■ Your goal
Exactly and only the lines below from the one containing "a lo largo d" down to the one containing "Опции для очистки" are wanted, both included; please exclude every picture.

Start of Study material

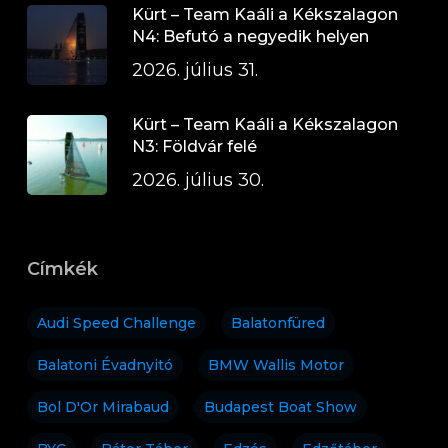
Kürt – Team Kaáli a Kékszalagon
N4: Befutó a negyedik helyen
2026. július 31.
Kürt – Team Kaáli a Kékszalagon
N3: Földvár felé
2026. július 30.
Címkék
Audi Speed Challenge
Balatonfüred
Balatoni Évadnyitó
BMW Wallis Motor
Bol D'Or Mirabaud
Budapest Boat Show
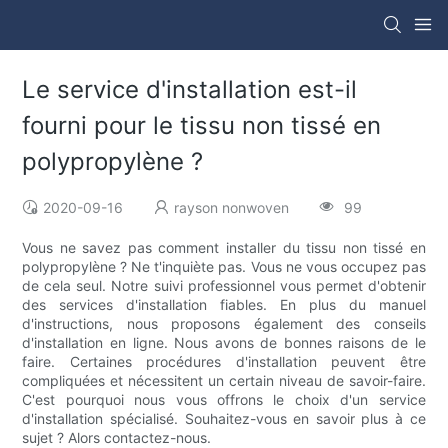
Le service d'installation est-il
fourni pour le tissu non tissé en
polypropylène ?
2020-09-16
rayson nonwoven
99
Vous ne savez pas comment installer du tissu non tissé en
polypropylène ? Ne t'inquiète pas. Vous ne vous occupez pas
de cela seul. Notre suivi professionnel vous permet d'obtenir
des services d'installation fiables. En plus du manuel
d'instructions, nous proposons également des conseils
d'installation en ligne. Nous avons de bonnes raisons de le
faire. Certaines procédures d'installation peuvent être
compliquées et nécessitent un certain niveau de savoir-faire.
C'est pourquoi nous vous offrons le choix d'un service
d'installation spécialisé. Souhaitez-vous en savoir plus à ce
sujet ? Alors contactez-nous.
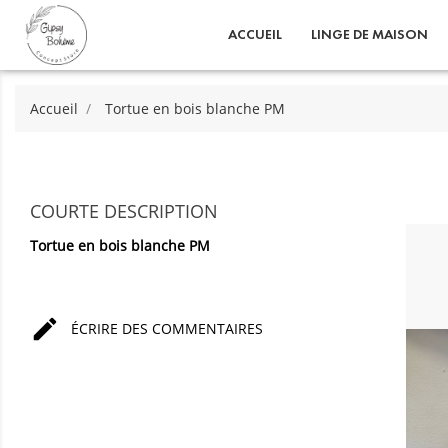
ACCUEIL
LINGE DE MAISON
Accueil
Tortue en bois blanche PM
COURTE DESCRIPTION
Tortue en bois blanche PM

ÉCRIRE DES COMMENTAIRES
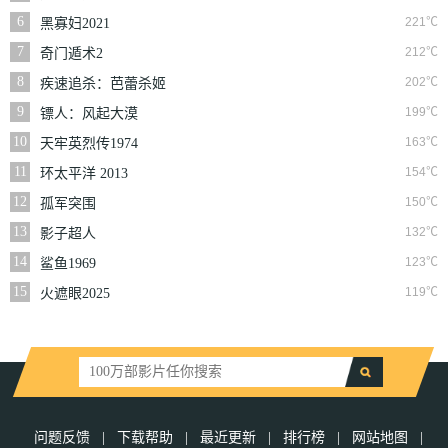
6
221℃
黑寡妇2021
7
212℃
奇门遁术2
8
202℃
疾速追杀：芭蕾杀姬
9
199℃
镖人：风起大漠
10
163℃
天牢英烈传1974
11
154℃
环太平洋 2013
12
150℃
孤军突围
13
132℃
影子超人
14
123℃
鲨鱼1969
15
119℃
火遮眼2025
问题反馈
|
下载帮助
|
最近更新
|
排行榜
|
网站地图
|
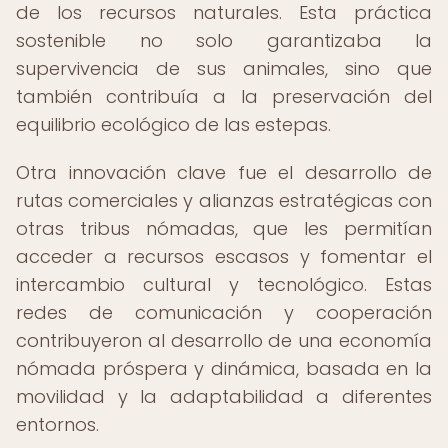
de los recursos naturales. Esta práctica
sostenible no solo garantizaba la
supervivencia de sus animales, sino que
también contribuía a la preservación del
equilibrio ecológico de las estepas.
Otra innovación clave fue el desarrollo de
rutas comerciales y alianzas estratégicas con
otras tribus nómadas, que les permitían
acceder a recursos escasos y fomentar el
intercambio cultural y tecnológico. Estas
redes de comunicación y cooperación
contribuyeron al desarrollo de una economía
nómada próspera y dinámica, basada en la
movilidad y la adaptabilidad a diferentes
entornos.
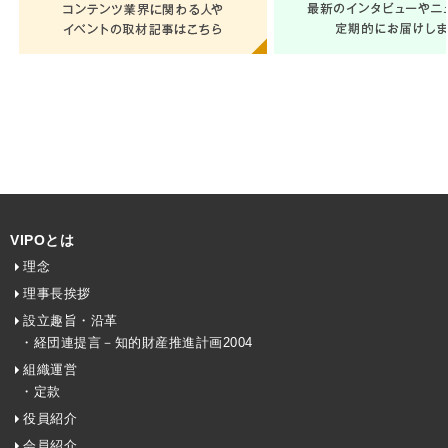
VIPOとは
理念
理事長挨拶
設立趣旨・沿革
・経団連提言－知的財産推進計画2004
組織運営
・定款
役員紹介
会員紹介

End of Study material
Start of Study material

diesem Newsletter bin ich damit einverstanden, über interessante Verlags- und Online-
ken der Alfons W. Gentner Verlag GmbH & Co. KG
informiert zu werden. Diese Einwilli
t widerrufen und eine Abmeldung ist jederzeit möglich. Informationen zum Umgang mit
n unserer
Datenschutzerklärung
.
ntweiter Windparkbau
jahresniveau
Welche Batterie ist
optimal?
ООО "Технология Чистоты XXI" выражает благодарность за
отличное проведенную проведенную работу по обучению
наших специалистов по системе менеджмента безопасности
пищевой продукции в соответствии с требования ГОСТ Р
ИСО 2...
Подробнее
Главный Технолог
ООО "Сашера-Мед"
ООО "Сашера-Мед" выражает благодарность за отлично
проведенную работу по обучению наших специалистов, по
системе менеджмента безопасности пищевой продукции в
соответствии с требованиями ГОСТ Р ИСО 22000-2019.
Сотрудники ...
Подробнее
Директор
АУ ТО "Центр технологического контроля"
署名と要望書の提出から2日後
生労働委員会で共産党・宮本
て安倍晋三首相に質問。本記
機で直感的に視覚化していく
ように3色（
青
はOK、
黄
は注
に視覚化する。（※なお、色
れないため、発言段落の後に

End of Study material
Start of Study material

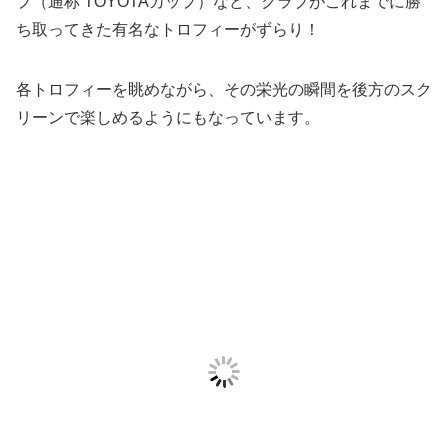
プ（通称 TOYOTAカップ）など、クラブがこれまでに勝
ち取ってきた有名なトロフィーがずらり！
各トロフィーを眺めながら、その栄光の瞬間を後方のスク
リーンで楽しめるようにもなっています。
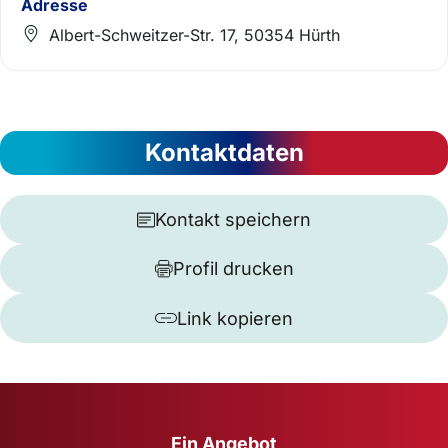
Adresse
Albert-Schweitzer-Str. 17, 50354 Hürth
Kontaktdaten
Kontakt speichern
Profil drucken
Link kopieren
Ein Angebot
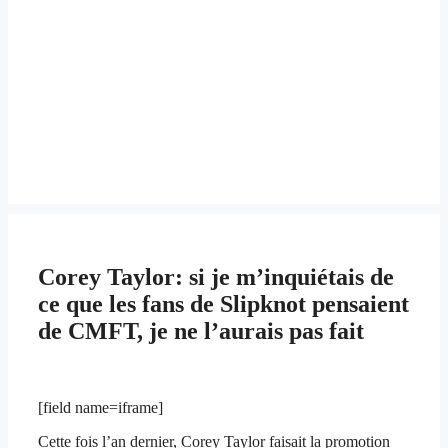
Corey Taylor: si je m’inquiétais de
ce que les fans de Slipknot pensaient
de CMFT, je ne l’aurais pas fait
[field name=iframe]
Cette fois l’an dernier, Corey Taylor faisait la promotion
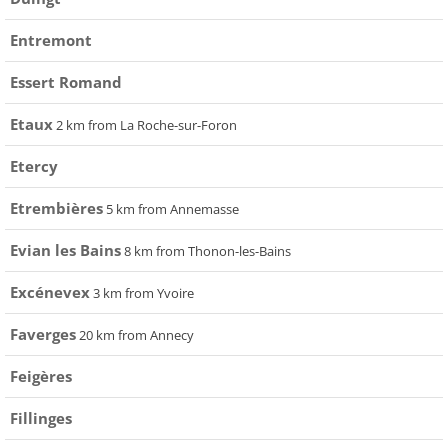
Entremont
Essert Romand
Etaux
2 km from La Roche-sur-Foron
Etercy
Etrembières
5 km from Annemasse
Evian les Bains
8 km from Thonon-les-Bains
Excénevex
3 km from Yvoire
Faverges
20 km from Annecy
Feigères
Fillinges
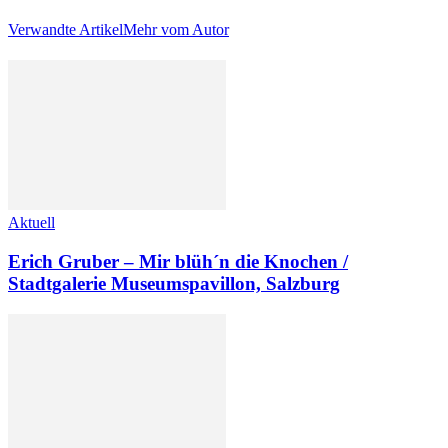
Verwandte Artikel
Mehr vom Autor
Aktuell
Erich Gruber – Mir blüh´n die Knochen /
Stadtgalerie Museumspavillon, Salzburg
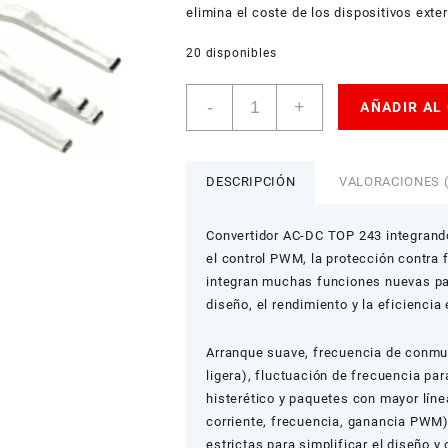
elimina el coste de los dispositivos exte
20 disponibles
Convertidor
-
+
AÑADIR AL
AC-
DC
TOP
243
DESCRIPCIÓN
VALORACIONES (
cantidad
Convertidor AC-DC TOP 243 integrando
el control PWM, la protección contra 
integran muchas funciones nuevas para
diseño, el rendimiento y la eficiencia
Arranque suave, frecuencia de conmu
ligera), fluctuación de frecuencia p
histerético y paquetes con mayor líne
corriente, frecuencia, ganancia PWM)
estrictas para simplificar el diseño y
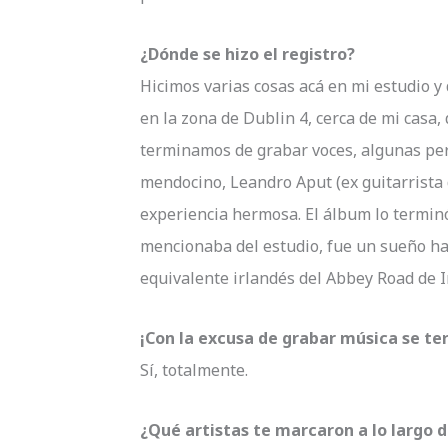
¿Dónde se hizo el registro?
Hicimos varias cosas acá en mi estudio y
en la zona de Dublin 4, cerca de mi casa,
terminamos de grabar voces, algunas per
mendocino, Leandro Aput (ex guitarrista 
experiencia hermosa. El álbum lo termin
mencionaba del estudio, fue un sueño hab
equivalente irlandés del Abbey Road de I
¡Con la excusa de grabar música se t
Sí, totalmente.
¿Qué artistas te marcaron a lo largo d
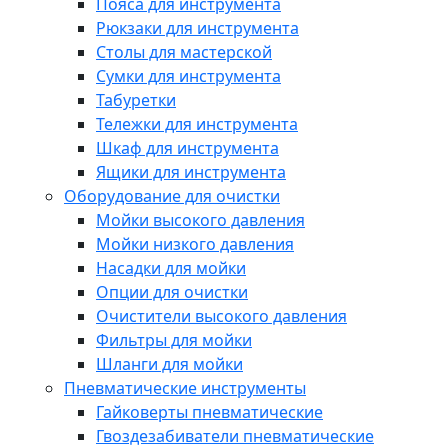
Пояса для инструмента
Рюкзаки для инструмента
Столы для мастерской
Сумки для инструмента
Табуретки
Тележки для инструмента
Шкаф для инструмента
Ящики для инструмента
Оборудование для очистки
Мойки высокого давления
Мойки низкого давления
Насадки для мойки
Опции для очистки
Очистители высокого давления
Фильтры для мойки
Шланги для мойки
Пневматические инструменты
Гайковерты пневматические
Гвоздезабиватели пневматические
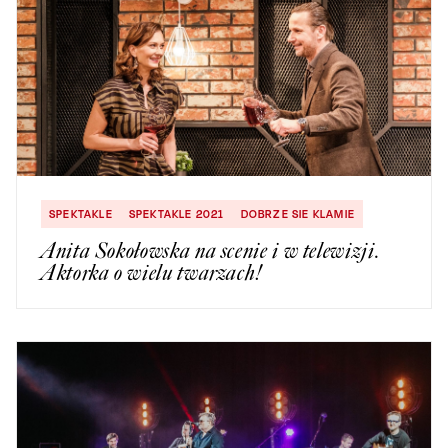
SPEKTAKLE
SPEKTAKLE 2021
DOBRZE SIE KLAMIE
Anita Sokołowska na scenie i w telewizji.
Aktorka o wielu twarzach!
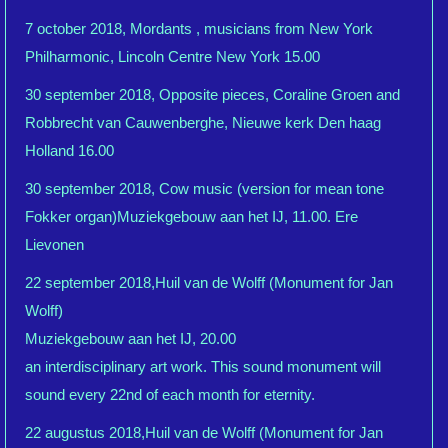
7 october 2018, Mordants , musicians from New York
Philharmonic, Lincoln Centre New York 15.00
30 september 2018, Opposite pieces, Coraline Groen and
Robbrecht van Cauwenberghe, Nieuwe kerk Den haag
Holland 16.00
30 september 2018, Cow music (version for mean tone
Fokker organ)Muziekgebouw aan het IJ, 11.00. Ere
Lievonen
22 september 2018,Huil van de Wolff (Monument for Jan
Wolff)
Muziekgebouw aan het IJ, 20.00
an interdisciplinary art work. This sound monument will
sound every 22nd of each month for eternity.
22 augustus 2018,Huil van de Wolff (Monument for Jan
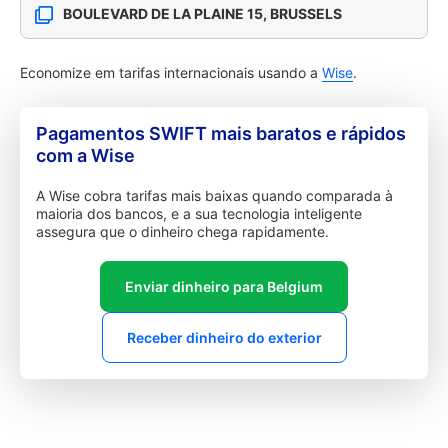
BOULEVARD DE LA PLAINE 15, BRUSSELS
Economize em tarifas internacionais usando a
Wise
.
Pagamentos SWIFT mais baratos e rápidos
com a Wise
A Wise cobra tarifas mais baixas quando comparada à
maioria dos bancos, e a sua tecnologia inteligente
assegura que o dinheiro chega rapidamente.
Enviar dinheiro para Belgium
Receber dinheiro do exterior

End of Study material

■ Finished exercise
¿Qué artistas te marcaron a lo largo d
Пояса для инструмента
Рюкзаки для инструмента
Столы для мастерской
Сумки для инструмента
Табуретки
Тележки для инструмента
Шкаф для инструмента
Ящики для инструмента
Оборудование для очистки
Мойки высокого давления
Мойки низкого давления
Насадки для мойки
Опции для очистки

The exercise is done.